„Sie machen sich sicher Gedanken um ihre BASF“, sagt Vorstandschef Martin Brudermüller zu den fast 5000 Aktionären im Mannheimer Rosengarten. Um dann zu beruhigen: „Das müssen Sie aber nicht.“ Der BASF sei es in ihrer 158-jährigen Geschichte mehrfach gelungen, sich neu auszurichten. In seiner Rede vor der Hauptversammlung wirbt der BASF-Chef immer wieder um das Vertrauen der Anteilseigner, beschwört den Teamgeist und die Innovationskraft seines Unternehmens.

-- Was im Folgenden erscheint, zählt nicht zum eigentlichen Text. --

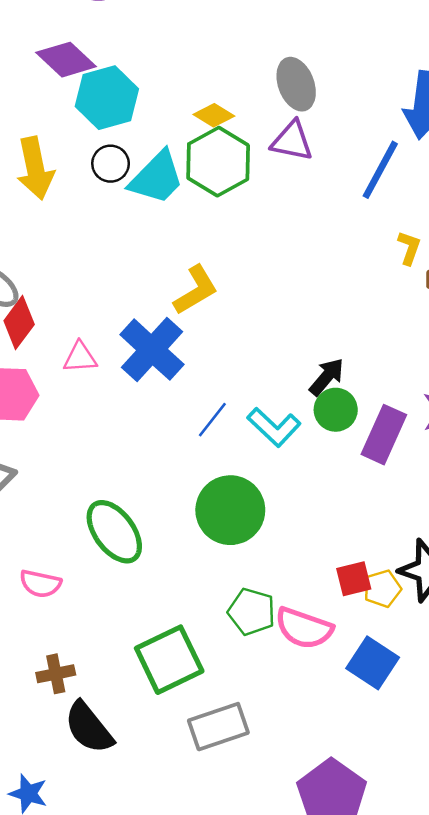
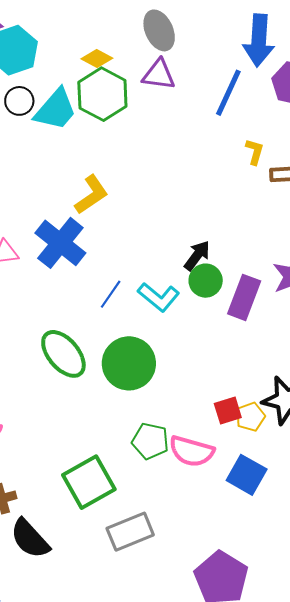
green ellipse: (114, 532) -> (63, 354), moved

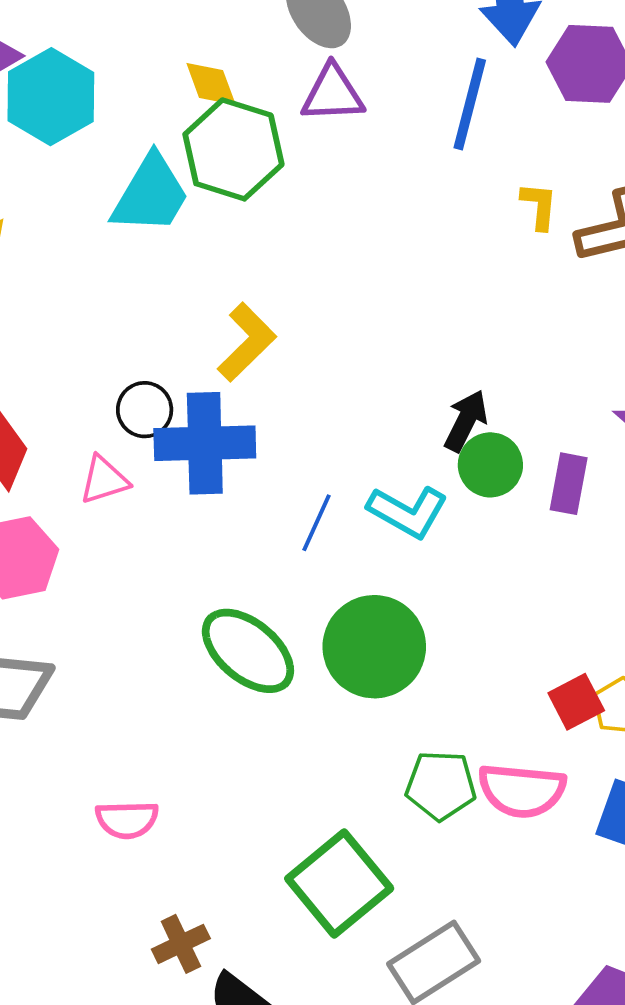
yellow diamond: (97, 58) -> (211, 84), turned 52
black circle: (19, 101) -> (145, 410), moved
blue cross: (60, 243) -> (205, 443), turned -30
purple rectangle: (244, 297) -> (569, 484), size x0.7

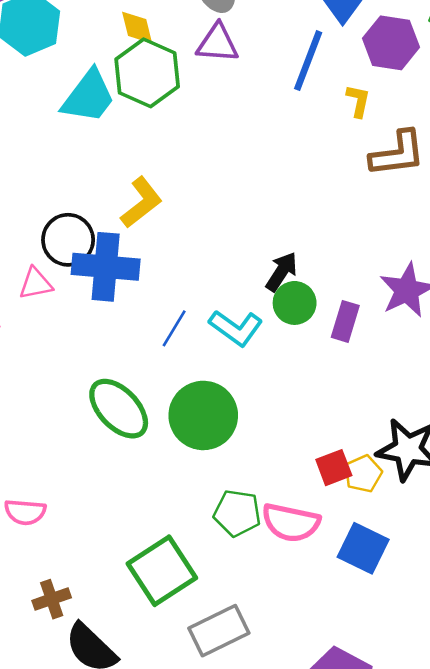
yellow L-shape: (539, 206) -> (358, 101), moved
black circle: (145, 410) -> (68, 240), size x1.4

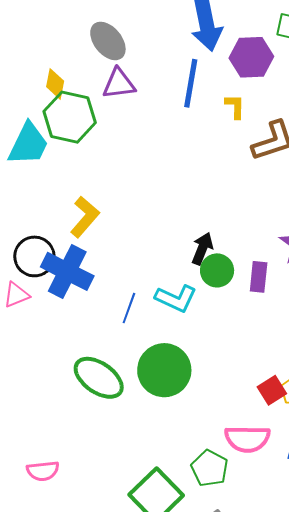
yellow diamond: (137, 28) -> (55, 84), turned 36
blue cross: (106, 267) -> (67, 271), turned 33
green pentagon: (237, 513) -> (210, 468), moved, turned 30

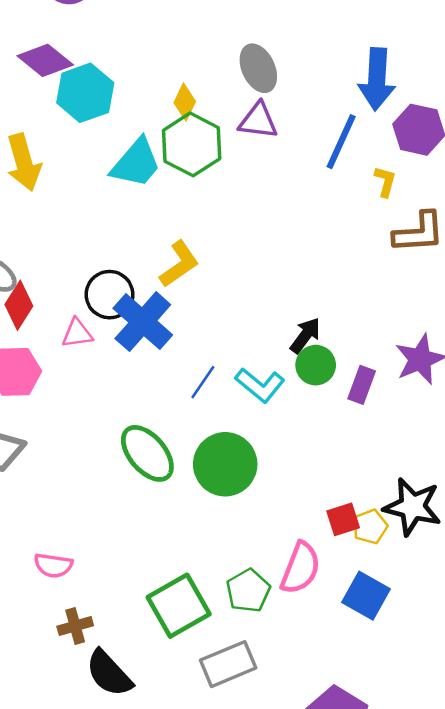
pink semicircle: (247, 439) -> (300, 568), turned -84
pink semicircle: (43, 471) -> (53, 565), moved

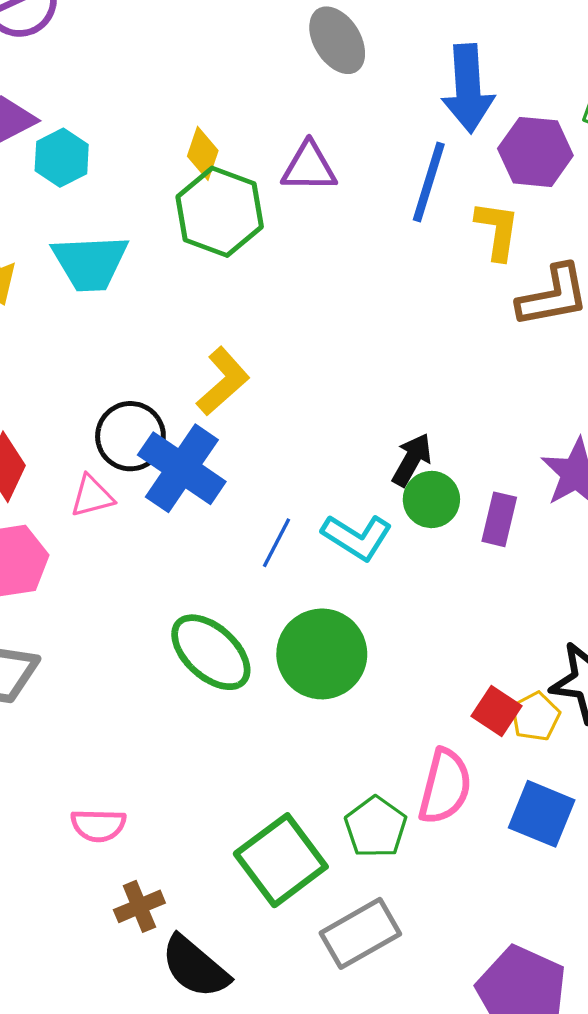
gray ellipse: (258, 68) -> (337, 40), moved
cyan hexagon: (85, 93) -> (62, 158), size x0.7
cyan trapezoid: (136, 163) -> (90, 263), moved, turned 54
yellow L-shape: (385, 182) -> (497, 230), size x1.4
red square: (343, 519) -> (497, 711), turned -32

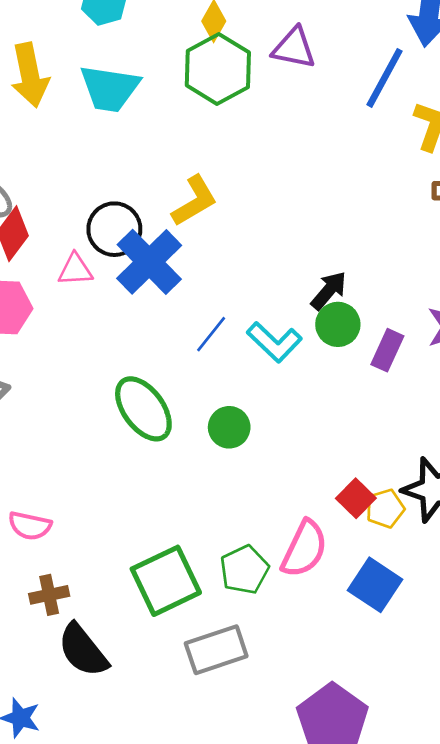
green circle: (322, 654) -> (229, 427), size x0.6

Es ist Brudermüllers vorletzte Rede als Vorstandsvorsitzender. Sein Vertrag war nur um ein Jahr verlängert worden, so dass er nach der Hauptversammlung im Frühjahr 2024 das Amt abgeben wird. So klingt der emphatisch gehaltene Vortrag schon ein bisschen nach Vermächtnis - und auch nach Rechtfertigung. Etwa beim in den vergangenen Monaten oft kritisierten China-Kurs der BASF.
Auch in USA investiert
So investiert der Ludwigshafener Chemiekonzern zehn Milliarden Euro in einen neuen Verbundstandort in Südchina. BASF müsse dort sein, wo der Markt am stärksten wächst, argumentiert Brudermüller. „China steht für die Hälfte der weltweiten Umsätze in der Chemie. Bei BASF steht China aber nur für weniger als 15 Prozent des Gesamtumsatzes.“ Außerdem investierte man gleichzeitig in anderen Ländern, etwa eine Milliarde Euro am US-Standort Geismar.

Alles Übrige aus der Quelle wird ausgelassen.